Cesaret 

 Cesaret nedir diye sorduklarında, cevabım net olurdu: Kendim için, hayallerim için yürüyebilmek. Ama öyle basit bir yürüyüşten bahsetmiyorum. Bu, her adımda kendini sorguladığın, vazgeçme eşiğine geldiğin ama yine de devam ettiğin bir yolculuk. Cesaret, sadece güçlü görünmek ya da korkusuz olmak değil, korkularınla birlikte yürümeye karar vermektir. Ne zaman düştüğümde kalkamayacakmış gibi hissetsem, hep içimde bir ses yankılandı: "Burası senin duracağın yer değil, devam et." İşte cesaret tam da bu sesi dinlemek ve pes etmemek.

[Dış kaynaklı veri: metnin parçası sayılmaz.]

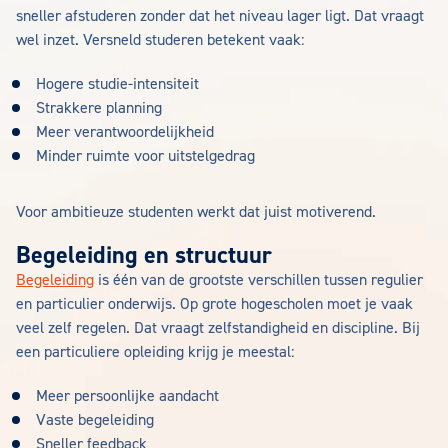
sneller afstuderen zonder dat het niveau lager ligt. Dat vraagt
wel inzet. Versneld studeren betekent vaak:
Hogere studie-intensiteit
Strakkere planning
Meer verantwoordelijkheid
Minder ruimte voor uitstelgedrag
Voor ambitieuze studenten werkt dat juist motiverend.
Begeleiding en structuur
Begeleiding
is één van de grootste verschillen tussen regulier
en particulier onderwijs. Op grote hogescholen moet je vaak
veel zelf regelen. Dat vraagt zelfstandigheid en discipline. Bij
een particuliere opleiding krijg je meestal:
Meer persoonlijke aandacht
Vaste begeleiding
Sneller feedback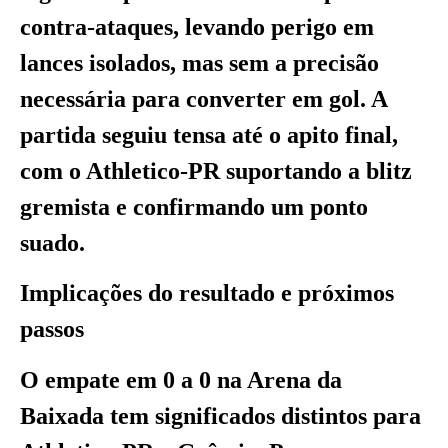
contra-ataques, levando perigo em
lances isolados, mas sem a precisão
necessária para converter em gol. A
partida seguiu tensa até o apito final,
com o Athletico-PR suportando a blitz
gremista e confirmando um ponto
suado.
Implicações do resultado e próximos
passos
O empate em 0 a 0 na Arena da
Baixada tem significados distintos para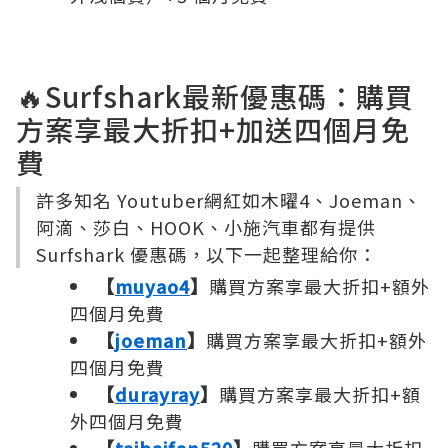
🔥Surfshark最新優惠碼：購買
方案享最大折扣+加送四個月免
費
許多知名 Youtuber網紅如木曜4、Joeman、
阿滴、莎白、HOOK、小施汽車都有提供
Surfshark 優惠碼，以下一起整理給你：
【
muyao4
】
購買方案享最大折扣+額外
四個月免費
【
joeman
】
購買方案享最大折扣+額外
四個月免費
【
durayray
】
購買方案享最大折扣+額
外四個月免費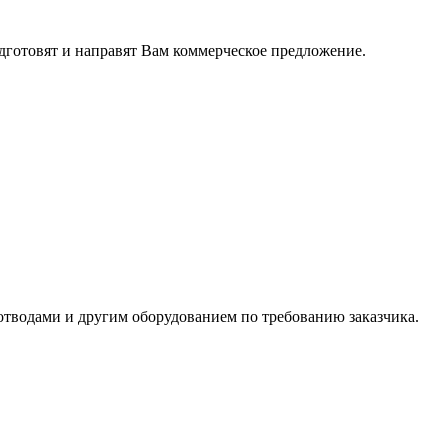
дготовят и направят Вам коммерческое предложение.
тводами и другим оборудованием по требованию заказчика.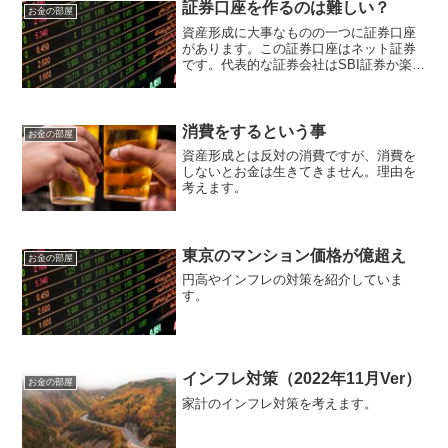
証券口座を作るのは難しい？
お金の部屋
資産形成に大事なものの一つに証券口座
があります。この証券口座はネット証券
です。代表的な証券会社はSBI証券か楽天
証券になります。
消費をするという事
お金の部屋
資産形成とは反対の消費ですが、消費を
しないとお金は生きてきません。理由を
考えます。
東京のマンション価格が億超え
お金の部屋
円高やインフレの対策を紹介していま
す。
インフレ対策（2022年11月Ver）
お金の部屋
家計のインフレ対策を考えます。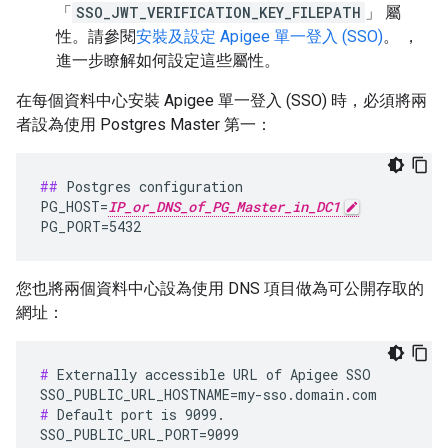
「
SSO_JWT_VERIFICATION_KEY_FILEPATH
」 屬
性。請參閱
安裝及設定 Apigee 單一登入 (SSO)
。 ，
進一步瞭解如何設定這些屬性。
在每個資料中心安裝 Apigee 單一登入 (SSO) 時，必須將兩
者設為使用 Postgres Master 第一：
##
 Postgres configuration

PG_HOST=
IP_or_DNS_of_PG_Master_in_DC1
PG_PORT=5432
您也將兩個資料中心設為使用 DNS 項目做為可公開存取的
網址：
#
 Externally accessible URL of Apigee SSO

#
 Default port is 9099.

SSO_PUBLIC_URL_PORT=9099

Hayat ne kadar zorlayıcı olsa da, hayallerimin peşinden gitmeyi seçiyorum. Çünkü bana kim olduğumu ve nereye ait olduğumu hatırlatan şey, işte bu tutkularım. Evet, yeri geldiğinde yoruldum, vazgeçmek istedim. Ama biliyorum ki, insanı gerçekten yaşatan şey, hayallerine verdiği mücadeledir. Cesaret, bu mücadeleyi sürdürebilmektir. Zaman kaybetsem de, bazı duraklarda oyalanmış olsam da, o hayaller hâlâ içimde yaşıyor ve beni bekliyor.


Şimdi, yeniden başlıyorum. Bu sefer daha kararlıyım. Ne olursa olsun, ne kadar zaman alırsa alsın, devam edeceğim. Çünkü gerçek cesaret, başladığın yoldan asla dönmemektir. Ve ben bu yolda yürümeye hazırım.